Taking part in NIH research is entirely voluntary. Therefore, we ask each patient to sign an informed consent form prior to enrolling on any clinical trial. The informed consent process will take place with a research team member and will describe the research study. Before you decide to take part, please take as much time as you need to ask any questions and discuss the study with anyone at NIH, or with family, friends, or your personal physician or other health professional.

Who can participate in National Cancer Institute Developmental Therapeutics Clinic trials?

Clinical trials in the Developmental Therapeutics Clinic (DTC) at the NIH Clinical Center are open to patients with cancer, regardless of where they live in the United States. Our patients have usually been treated unsuccessfully with standard-of-care therapy for their cancer and are seeking alternative treatment options.

How do I know if I am eligible to participate?

Each potential participant is reviewed for preliminary eligibility for DTC trials prior to scheduling a visit to the DTC. While there are some general inclusion/exclusion criteria that must be met by all participants, our providers review each patient’s records individually to determine whether they are potentially a suitable candidate. The referral coordinators will work with you and your physician to acquire all of the necessary records for this review process. For more information, please contact our Referral Coordinators.

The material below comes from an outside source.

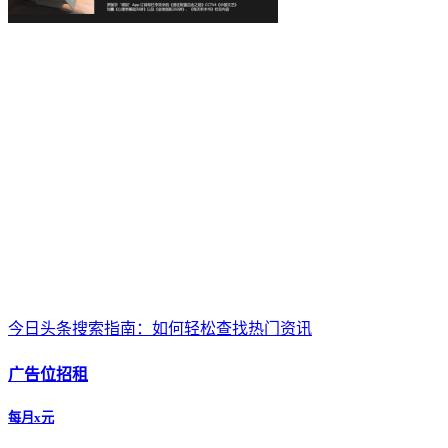
今日头条搜索指南：如何轻松查找热门资讯
广告位招租
每月x元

Who should I talk with about participating?

We encourage you to talk with your friends, family, local physicians, or anyone else who might help you make the best possible decision. Before patients begin cancer treatment, it is important that they talk with their health care professional about all available treatment options, including whether enrolling in a cancer clinical trial may be right for them. Participating in a clinical trial is an important decision, and we welcome the chance to discuss any questions or concerns you might have regarding our studies or individual procedures.

Where can I participate?

Patients are required to travel to the NIH Clinical Center in Bethesda, Maryland, to participate in any of the DTC’s clinical trials. However, the frequency and duration of those visits may differ based on the specific trial and whether some procedures, including labs and physical exams, may be able to be completed at your local oncologist’s office. Please review the protocol consent form for the required visit days at the clinical center.

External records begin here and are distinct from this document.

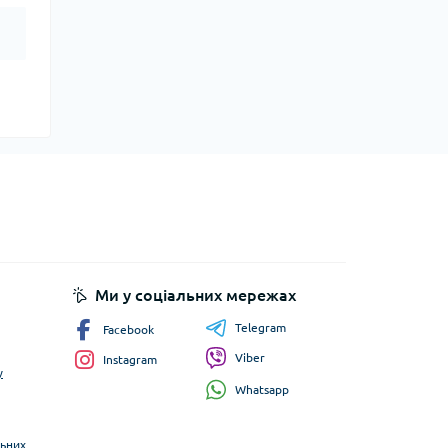
Ми у соціальних мережах
Telegram
Facebook
Viber
Instagram
у
Whatsapp
льних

How much does it cost to participate?

There is no charge for medical care received at the NIH Clinical Center. Patients will be responsible for travel costs for their initial screening visit. In most cases, once patients are enrolled in a trial, the NCI will pay some of the transportation costs for all subsequent trial-related visits for patients who do not live in the local area. In addition, these patients will receive a small per diem payment to help offset the costs of meals and lodging if they are being treated as outpatients. It will be important to maintain your current insurance plan to cover all medical care that is provided away from the NIH Clinical Center.

Do I keep my local oncologist?

We require all patients referred to the DTC to have a primary oncologist or care team. We will partner with them throughout the clinical trial in order to ensure that you have care available for all issues or problems outside the scope of the trial. We will work with them to ensure that pertinent information is shared and to monitor your safety while on the trial.